Sentencing policies in our criminal courts must also take cognisance of international trends. It must not end with retributive punishment. The offender must be the focal point. Sentencing guidelines are needed in this regard. Those guidelines must give due regard to the Constitution, particularly religious freedom.

The Dangerous Drugs Act and the Criminal Law (Codification and Reform) Act must also be urgently aligned with the Constitution. While the laws contain certainly good sentencing guidelines, there is no indication of the approaches to constitutional freedoms.

It is the Constitution which must form the basis of sentencing, but the Constitution nonetheless used in the sense that it is the supreme law whose content is provided by subsidiary laws such as the Dangerous Drugs Act.

Against these indications of the problematic nature of drugs, there is need to have an integrated approach to the regulation of the distribution and sale of drugs. This approach must involve the ordinary citizen, health regulatory bodies, pharmacies and ministries such as Home Affairs, Health and Justice, and Information.

More to the point is the endeavour of those citizens who are willing to share their lived realities on social platforms on how they benefited from the CSOs, health institutions, or lenient sentences that were imposed on them by the courts as well as the correctional approaches that they received when they were incarcerated.

The argumentation in this endeavour is that these approaches lead us to deal with the issues to drug trafficking in a holistic manner. Those who misuse or use dangerous drugs are also empowered to speak out without fear of being prosecuted.

This in no way indicates the need to condone the use or misuse of such drugs. It is much the same fallacy as to say the youths are the ones who consume the lions share of drugs because they engage in high risk behaviour. The same obtains where one religious movement is identified as the leading consumer of drugs such as marijuana. There is no logical or legal basis for assertions of this kind when the only basis are court cases where those who are accused of possessing dangerous drugs yell their story.

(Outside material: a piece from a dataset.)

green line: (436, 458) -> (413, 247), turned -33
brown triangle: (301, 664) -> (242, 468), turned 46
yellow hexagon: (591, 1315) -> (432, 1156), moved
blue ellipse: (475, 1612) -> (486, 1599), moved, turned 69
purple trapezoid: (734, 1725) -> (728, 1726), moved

An examination of some criminal cases will also show that there was no evidentiary sufficiency but many factors led to the conviction of the accused person. He was unrepresented, failed to proffer some exceptional circumstances relating to the possession or the plausibility of his defence was not properly weighed together with the evidence. There is also absence in distinguishing Indian hemp from other types of mbanje.

Those who brew illicit beer in their backyards are usually spared the wrath of the law. Again the fact that their brews are unspoken does not mean that there was no illicit beer that was brewed but the perpetrators were neither arrested nor prosecuted.

It takes, from the foregoing, something more than the definition of dangerous drugs to enable a nation to effectively deal with drug trafficking. The UN approaches have to be legitimately applied. In other words, while there is a general legal framework on drugs, it is not a normative which might lead to an integrated approach to solving drug-related issues.